Falando como jurista e, também, como governador, Burity obtemperava que a Assembleia Estadual, a rigor, não era Constituinte, cabendo-lhe adaptar a Constituição Estadual à Federal. “Então, é ridículo alguns deputados estarem pensando que têm poderes absolutos como constituintes”. Sobre o não comparecimento ao juramento constitucional na Assembleia, ponderou que a ausência da formalidade não impediria que o texto entrasse em vigor e que todos a ele estivessem submetidos. “Confesso-me envergonhado com a Constituição que acaba de entrar em vigor. Ela será uma nódoa na história jurídica da Paraíba, não só pelos equívocos e inconstitucionalidades que possui, como pelos vícios políticos que apresenta. Com essa Constituição, os deputados queriam dar um golpe para me tirar do governo, mas não lograram êxito”, fustigou Tarcísio Burity, em linguagem assumida de confronto, dada a radicalização dos ânimos e a suspeita de envolvimento de adversários seus na trama para defenestrá-lo ou para desmoralizá-lo perante a opinião pública. Foram momentos de grande tensão nos meios políticos e jurídicos, com a pletora de recursos nas instâncias superiores em Brasília para tentar restabelecer a normalidade constitucional na Paraíba.
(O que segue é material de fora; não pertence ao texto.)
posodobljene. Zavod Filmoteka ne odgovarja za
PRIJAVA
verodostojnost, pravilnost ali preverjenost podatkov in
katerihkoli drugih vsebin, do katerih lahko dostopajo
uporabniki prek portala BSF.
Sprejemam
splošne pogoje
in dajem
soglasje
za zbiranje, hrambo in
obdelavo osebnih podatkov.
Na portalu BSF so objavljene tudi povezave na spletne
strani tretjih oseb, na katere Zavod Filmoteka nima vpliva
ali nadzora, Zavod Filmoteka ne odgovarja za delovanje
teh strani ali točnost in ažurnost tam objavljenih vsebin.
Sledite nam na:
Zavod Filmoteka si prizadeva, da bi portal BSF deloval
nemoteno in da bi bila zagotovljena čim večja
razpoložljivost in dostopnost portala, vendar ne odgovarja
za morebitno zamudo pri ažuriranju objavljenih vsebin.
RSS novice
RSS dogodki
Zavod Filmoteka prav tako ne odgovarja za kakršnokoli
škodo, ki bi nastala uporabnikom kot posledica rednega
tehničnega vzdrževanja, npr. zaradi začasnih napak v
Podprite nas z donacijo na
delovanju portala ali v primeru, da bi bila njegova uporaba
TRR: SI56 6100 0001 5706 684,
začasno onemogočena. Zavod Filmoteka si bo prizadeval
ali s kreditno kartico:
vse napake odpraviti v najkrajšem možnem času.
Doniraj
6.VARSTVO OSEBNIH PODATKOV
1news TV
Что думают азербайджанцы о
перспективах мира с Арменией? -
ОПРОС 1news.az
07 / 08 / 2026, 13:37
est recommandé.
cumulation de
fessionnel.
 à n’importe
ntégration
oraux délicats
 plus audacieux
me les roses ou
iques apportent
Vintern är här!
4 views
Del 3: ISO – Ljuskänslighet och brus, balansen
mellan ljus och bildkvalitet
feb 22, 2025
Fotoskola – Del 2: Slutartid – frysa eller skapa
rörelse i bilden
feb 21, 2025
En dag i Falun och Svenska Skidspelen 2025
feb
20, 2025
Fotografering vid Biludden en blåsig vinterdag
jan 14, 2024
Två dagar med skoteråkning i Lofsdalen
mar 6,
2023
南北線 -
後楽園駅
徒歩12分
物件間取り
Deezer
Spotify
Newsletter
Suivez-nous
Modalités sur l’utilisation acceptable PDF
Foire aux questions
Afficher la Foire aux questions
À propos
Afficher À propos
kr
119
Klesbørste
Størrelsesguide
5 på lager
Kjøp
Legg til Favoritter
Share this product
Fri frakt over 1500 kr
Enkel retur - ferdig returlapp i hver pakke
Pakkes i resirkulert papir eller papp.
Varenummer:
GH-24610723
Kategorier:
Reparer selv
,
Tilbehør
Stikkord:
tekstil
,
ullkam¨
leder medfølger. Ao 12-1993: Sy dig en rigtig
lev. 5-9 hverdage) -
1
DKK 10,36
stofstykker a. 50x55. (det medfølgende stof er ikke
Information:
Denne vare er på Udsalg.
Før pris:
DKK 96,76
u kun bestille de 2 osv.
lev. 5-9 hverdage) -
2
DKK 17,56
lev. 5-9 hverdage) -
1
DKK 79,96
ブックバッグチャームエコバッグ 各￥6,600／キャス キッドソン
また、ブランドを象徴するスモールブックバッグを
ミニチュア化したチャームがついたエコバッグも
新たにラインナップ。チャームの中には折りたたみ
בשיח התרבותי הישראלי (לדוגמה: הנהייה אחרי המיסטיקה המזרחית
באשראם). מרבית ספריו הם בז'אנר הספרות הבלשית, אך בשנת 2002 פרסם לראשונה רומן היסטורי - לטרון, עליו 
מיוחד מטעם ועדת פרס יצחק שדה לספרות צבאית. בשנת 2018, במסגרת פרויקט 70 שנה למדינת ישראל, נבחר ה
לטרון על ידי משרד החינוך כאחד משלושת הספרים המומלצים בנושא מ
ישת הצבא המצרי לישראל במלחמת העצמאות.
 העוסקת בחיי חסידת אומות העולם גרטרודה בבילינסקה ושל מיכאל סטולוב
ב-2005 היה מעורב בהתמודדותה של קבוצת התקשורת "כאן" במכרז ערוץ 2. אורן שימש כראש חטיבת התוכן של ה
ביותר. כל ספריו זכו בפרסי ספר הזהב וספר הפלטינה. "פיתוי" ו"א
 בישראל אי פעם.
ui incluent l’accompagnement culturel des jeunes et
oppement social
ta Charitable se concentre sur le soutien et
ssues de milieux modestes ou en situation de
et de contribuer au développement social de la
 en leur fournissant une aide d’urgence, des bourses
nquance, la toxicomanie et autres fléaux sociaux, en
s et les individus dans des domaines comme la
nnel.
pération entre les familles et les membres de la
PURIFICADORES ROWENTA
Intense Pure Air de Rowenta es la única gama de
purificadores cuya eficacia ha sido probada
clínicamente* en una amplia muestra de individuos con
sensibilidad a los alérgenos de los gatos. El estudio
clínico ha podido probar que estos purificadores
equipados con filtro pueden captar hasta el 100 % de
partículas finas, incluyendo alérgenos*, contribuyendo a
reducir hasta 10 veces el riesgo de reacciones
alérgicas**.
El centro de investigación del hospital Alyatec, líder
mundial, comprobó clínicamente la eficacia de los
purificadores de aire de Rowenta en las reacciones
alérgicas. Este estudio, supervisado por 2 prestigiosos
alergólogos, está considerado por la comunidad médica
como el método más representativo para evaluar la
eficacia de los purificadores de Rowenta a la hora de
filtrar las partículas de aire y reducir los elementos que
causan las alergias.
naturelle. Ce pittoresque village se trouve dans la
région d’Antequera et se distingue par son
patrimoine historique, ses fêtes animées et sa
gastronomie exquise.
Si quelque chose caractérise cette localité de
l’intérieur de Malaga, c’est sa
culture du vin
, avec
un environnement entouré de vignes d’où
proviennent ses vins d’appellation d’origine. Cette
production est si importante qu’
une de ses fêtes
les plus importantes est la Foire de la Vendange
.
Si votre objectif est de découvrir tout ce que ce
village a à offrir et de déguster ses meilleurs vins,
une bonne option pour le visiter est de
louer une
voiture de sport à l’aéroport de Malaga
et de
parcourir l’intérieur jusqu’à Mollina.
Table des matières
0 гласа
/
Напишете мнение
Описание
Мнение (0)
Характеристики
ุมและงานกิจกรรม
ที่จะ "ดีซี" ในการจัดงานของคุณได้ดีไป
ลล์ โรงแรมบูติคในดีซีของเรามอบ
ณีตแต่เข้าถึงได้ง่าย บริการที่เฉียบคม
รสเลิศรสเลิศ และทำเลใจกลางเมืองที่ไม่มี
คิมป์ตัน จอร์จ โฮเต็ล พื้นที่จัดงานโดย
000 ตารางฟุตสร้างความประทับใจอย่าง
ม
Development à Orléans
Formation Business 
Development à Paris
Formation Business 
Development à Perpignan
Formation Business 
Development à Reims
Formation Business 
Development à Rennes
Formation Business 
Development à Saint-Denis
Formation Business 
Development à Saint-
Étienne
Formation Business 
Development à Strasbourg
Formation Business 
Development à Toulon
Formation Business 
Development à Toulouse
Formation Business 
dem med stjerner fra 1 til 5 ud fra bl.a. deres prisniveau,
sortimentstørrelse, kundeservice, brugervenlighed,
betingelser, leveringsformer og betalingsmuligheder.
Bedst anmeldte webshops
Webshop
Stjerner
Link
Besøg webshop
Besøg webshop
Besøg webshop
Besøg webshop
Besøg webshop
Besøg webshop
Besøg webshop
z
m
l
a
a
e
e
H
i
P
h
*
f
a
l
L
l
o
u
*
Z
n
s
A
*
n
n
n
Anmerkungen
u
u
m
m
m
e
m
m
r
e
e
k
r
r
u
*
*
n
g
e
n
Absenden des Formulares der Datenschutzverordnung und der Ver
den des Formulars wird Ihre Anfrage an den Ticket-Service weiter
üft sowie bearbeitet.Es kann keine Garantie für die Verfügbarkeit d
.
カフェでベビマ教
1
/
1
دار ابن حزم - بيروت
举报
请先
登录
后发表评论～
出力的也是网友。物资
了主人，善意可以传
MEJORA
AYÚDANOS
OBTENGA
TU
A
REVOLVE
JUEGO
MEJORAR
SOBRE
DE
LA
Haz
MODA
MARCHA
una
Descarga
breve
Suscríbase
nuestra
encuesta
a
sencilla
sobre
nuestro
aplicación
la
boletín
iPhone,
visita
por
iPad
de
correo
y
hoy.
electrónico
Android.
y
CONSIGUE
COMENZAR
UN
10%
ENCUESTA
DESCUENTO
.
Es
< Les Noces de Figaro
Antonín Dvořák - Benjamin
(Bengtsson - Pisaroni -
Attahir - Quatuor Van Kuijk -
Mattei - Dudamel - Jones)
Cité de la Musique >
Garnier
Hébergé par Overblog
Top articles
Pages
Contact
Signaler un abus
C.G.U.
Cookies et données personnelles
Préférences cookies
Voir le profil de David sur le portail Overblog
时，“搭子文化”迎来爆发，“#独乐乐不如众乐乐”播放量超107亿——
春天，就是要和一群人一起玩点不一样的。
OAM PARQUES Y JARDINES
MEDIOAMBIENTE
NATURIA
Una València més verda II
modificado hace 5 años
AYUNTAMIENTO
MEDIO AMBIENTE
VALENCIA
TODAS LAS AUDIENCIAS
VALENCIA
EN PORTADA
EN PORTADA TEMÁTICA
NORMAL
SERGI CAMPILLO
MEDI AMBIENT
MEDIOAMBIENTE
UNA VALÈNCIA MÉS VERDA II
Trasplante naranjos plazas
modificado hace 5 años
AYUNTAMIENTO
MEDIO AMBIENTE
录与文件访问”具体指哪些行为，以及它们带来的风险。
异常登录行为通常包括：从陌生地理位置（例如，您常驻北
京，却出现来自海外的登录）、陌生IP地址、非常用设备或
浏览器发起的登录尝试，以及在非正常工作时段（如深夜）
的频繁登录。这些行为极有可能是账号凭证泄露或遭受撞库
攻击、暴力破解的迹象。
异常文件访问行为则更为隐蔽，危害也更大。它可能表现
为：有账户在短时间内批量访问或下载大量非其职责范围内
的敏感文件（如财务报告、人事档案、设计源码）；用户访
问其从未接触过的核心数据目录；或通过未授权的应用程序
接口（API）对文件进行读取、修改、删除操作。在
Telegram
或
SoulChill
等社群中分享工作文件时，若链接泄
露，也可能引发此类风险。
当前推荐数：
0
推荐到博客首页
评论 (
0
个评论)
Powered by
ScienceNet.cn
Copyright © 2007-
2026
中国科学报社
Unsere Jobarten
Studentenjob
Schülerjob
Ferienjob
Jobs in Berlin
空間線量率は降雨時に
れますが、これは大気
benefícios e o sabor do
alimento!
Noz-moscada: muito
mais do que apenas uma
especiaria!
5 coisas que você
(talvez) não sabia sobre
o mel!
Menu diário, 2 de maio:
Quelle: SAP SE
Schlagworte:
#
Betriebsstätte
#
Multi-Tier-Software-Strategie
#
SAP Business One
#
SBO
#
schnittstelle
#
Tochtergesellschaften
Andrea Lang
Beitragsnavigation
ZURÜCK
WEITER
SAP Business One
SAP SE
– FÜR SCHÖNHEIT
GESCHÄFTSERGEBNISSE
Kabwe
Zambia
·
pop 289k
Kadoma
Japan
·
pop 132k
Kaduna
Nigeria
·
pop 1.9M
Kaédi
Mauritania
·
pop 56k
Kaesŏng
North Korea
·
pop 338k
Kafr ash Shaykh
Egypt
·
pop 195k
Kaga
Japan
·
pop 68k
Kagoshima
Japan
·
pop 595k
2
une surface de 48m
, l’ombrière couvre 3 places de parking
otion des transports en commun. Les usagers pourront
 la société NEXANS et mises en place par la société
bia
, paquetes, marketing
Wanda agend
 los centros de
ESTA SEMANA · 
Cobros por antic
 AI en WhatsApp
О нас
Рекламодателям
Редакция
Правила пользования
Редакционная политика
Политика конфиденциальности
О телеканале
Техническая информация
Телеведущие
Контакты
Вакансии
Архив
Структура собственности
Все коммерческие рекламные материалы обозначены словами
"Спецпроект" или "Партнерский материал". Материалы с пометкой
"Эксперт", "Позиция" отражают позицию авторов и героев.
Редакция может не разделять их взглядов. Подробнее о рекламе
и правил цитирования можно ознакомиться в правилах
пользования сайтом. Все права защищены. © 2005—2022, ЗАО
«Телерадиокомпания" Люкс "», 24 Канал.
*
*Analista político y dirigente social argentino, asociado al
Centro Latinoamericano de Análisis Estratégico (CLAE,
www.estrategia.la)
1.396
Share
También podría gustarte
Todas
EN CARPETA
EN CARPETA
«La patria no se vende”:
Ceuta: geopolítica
O Supremo Tribunal Federal, ao fim e ao cabo da querela agitada, derrubou todos os artigos que colidiam com normas e preceitos estabelecidos pela Constituição da República. O tema, pelas suas peculiaridades, foi explorado com competência por Solon Benevides, tornando-se a sua tese de doutorado na Universidade de São Paulo, em que expendeu o ponto de vista de que algumas incongruências suscitadas indicavam tentativa de instalar um Parlamentarismo Estadual ou “tupiniquim”, em desacordo com a conjuntura nacional vigente. Solon Benevides afirmou ao colunista que, abstraindo idiossincrasias políticas-partidárias, sobre cujo mérito não se imiscui, a Constituição que passou a vigorar na Paraíba acabou guardando simetria com os princípios constitucionais federais, podando os excessos capazes de descaracterizar o texto de tal sorte – e aqui é observação nossa – que se estivesse diante de uma Carta Frankenstein.
A reconstituição de episódios de grande repercussão na história da Paraíba por parte do jurista Solon Benevides é oportuna, até mesmo indispensável, para um julgamento mais equilibrado de fatos que se sucederam lá atrás em nossa realidade. E a criteriosidade com que Benevides se aplica aos estudos jurídicos é o passaporte para conferir à leitura do seu texto a credibilidade de que carece o conhecimento de temas tão controversos e apaixonantes que fizeram a História do nosso Estado.